In the study Necessity or Opportunity? The Effects of State Fragility and Economic Development on Entrepreneurial Efforts, Amorós and his team elucidated how when a state is deemed fragile, it fails to adequately fulfill its roles, particularly in ensuring basic rights of citizens such as health, education, and housing, and how that reverberates within the entrepreneurial system.
The Associate Dean of faculty at EGADE Business School also highlights the need for public policy measures to enhace entrepreneurial activity among citizens over 50 years of age, particularly regarding the implementation of programs that facilitate these opportunities along with the involvement of the civilian population.
“Mexico is an ideal laboratory to understand this type of phenomena where we are able to identify how political polarization has an impact on both the economic landscape and on the individual level of these senior entrepreneurs,” the scholar reflects.
Necessity-driven and Senior Entrepreneurship in Latin America
As a consequence of the lack of effective governance, other informal institutions and even criminal groups take over these functions, which has been a particular situation for regions in Africa and Latin America.

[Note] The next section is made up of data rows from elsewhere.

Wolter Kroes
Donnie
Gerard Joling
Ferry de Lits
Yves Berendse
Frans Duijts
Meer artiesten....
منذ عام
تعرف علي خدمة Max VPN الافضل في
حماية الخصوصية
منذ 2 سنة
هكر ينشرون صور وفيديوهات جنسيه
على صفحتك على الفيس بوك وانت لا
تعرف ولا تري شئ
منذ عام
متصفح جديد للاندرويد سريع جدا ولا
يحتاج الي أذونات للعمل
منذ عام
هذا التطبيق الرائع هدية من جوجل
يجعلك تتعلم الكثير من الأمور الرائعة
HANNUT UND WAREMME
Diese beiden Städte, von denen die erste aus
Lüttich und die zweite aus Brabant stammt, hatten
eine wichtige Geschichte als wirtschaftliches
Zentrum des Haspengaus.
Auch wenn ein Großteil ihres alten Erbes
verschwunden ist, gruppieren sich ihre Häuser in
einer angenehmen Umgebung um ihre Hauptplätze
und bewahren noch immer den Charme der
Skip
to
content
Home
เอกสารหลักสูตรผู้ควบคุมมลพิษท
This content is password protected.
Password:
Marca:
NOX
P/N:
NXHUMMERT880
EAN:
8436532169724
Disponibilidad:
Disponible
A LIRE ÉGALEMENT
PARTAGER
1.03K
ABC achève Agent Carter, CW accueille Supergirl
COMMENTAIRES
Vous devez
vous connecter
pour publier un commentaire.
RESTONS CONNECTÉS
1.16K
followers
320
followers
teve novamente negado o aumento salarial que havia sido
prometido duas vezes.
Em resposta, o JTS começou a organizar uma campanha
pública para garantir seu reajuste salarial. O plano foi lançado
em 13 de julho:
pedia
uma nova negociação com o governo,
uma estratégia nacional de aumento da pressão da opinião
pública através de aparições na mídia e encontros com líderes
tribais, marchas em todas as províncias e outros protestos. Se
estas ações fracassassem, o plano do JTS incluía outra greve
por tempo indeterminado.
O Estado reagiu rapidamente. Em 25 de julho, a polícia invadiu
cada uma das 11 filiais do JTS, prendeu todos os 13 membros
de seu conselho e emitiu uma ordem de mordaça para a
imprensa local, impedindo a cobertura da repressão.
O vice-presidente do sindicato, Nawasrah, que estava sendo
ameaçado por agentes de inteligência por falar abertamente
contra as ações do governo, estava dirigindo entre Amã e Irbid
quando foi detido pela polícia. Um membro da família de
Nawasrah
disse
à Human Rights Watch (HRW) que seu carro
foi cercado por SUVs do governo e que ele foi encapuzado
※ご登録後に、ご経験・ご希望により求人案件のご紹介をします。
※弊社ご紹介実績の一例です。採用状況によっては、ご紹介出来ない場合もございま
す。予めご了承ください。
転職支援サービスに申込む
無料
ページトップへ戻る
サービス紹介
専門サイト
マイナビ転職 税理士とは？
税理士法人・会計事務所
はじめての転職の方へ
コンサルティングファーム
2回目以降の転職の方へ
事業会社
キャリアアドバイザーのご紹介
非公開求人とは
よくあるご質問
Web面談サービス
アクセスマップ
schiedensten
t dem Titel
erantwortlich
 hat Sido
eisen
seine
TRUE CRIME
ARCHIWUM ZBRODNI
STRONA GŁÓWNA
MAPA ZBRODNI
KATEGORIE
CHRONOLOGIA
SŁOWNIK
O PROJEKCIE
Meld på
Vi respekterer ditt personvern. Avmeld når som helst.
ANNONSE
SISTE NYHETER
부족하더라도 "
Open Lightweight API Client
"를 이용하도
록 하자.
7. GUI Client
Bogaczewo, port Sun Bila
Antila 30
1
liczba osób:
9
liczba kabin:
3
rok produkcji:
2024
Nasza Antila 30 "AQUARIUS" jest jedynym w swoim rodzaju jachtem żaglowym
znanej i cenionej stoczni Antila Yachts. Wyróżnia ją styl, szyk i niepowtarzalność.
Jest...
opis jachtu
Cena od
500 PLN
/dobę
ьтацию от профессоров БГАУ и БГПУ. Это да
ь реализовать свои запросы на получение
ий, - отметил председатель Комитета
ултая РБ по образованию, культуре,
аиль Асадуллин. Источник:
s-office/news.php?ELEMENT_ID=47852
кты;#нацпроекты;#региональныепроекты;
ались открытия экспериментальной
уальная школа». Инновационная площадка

An example of this situation is currently unfolding in Haiti, according to Amorós, where the absence of a solid state has led to control by non-state groups. Such fragility contrasts with governments in other countries, such as those of the Nordic model, where the welfare of the population is usually guaranteed.
Labor markets that oscillate between levels of formality, governments facing strong pressure on their social welfare systems due to an inadequate management of funds, as well as an aging population, are factors that have given way to a greater number of older entrepreneurs.
These older entrepreneurs, as pointed out by José Amorós, are usually retired workers with insufficient pensions and are constantly at risk of social exclusion due to their age; thus, forced to create new businesses to pay their bills, , while not inherently negative, are to be preferably initiated within an ecosystem of opportunity.
“There are no perfect governments, but the State has the obligation to guarantee a minimum of living conditions for its population, especially for vulnerable groups like these, to be able to create new ventures because they want to and not because they have to,” he says.
The Role of Institutional Entrepreneurship
Whilst Amorós’ approach encourages a top-down type of scheme, where the government takes an active role in creating opportunities for senior entrepreneurs through programs and institutes that nurture the entrepreneurial ecosystem, he also asserts that bottom-up solutions are both feasible and necessary.
This parallel alternative is based on the fact that in Latin America government leadership can be highly unstable depending on the political figure in office: examples like this can be seen in Brazil with the transition from Bolsonaro to Lula or with Javier Milei’s new Argentina era.
Considering these particularities, it is up to the institutions and the entrepreneurs themselves, based on the culture of civil society, who must take on a more active leadership role. This phenomenon is considered a type of institutional entrepreneurship.
In such cases, entrepreneurs manage to institutionalize certain practices that benefit mutual development and, consequently, this generates a certain level of development that may even culminate in a change in regulation, by formalizing or legalizing said practices.